A weaker version of the Brocard's Conjecture Brocard's conjecture states that: If $p_{k}$ and $p_{k+1}$ are consecutive prime numbers greater than $2$, then between $p_{k}²$ and $p_{k+1}²$ there are at least four prime numbers.
I know that is statement is not yet proved. But I am asking on a weaker version: 
Show that there is infinitely many indices $k$ such that between $p_{k}²$ and $p_{k+1}²$ there are at least four prime numbers.
 A: Theorem: For any constant $c$ there are infinitely many primes $p_k$ such that there are at least $c$ primes between $p_k^2$ and $p_{k+1}^2$. 
Proof: Fix a $c$. Assume that for sufficiently large $k$ there are never more than $c$ primes between $p_k^2$ and  $p_{k+1}^2$. Then for sufficiently large $n$ there are never more than $c$ primes between $n^2$ and $(n+1)^2$ (since for any $n$, we have some prime $p$ with $p \leq n$ and with the next prime greater than $n+1$). Let $N_c$ be a constant such that for $n>N_c$ there are no more than $c$ primes between $n^2$ and $(n+1)^2$. Let $x$ be a sufficiently large number. Then by counting how many perfect squares are less than $x$, $\pi(x) \leq \pi(N_c) + c(1+\sqrt{x})$. This implies that $\pi(x) = O(\sqrt{x})$ which contradicts the Prime Number Theorem. 
This can be adapted with a small amount of work to get actual bounds on how many primes one should get between $n^2$ and $(n+1)^2$ for sufficiently large $n$ just from the PNT. In particular, some should have around a constant time $\sqrt{x}/\log  x$ primes. But there's really no content here involving primes. Any sufficiently dense sequence would satisfy this sort of thing. 

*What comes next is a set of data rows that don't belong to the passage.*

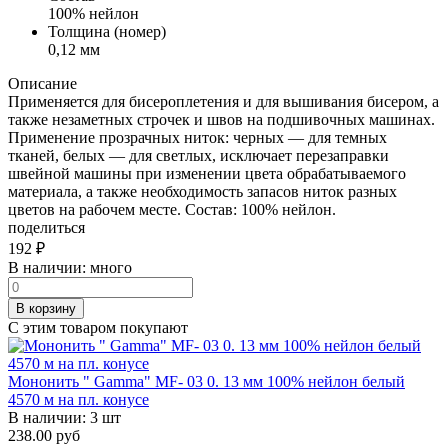
100% нейлон
Толщина (номер)
0,12 мм
Описание
Применяется для бисероплетения и для вышивания бисером, а
также незаметных строчек и швов на подшивочных машинах.
Применение прозрачных ниток: черных — для темных
тканей, белых — для светлых, исключает перезаправки
швейной машины при изменении цвета обрабатываемого
материала, а также необходимость запасов ниток разных
цветов на рабочем месте. Состав: 100% нейлон.
поделиться
192
₽
В наличии:
много
В корзину
С этим товаром покупают
Мононить " Gamma" MF- 03 0. 13 мм 100% нейлон белый
4570 м на пл. конусе
В наличии:
3 шт
238.00 руб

If you do want the strongest result that we can use given current literature, then it follows from this paper by James Maynard that for any constant $m$, there is a constant $c_m$ such that there are infinitely many primes $p$ such that there are at least $m$ primes between $p$ and $p+c_m$. This is a much stronger result, but it also implies the result you want. The constants for Maynard's sort of results a big though and his theorems give a bound for $c_m$ which grow roughly exponentially in $m$.